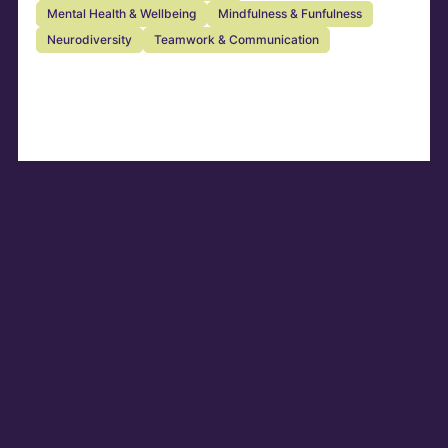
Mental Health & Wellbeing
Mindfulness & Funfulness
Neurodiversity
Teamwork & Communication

...

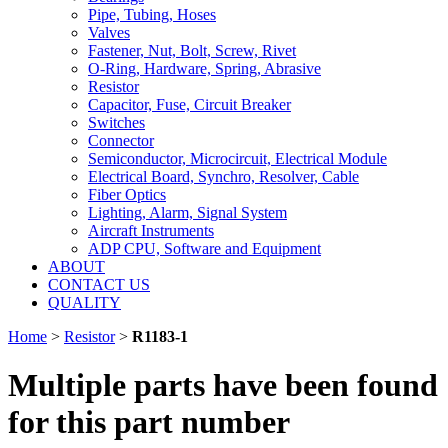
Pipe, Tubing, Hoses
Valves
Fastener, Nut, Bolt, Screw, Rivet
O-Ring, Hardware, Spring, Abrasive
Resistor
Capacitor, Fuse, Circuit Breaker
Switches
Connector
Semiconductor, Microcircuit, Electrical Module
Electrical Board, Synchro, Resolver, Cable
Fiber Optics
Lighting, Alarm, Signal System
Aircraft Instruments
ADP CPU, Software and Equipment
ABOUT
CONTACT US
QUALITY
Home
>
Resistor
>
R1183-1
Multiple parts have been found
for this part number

==

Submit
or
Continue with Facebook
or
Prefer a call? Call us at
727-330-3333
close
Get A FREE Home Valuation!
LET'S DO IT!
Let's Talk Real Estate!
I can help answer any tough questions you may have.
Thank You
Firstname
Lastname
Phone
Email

Your assignment. Find all lines in the records that hold the word "Electrical". Copy them.

Written reply.
Semiconductor, Microcircuit, Electrical Module
Electrical Board, Synchro, Resolver, Cable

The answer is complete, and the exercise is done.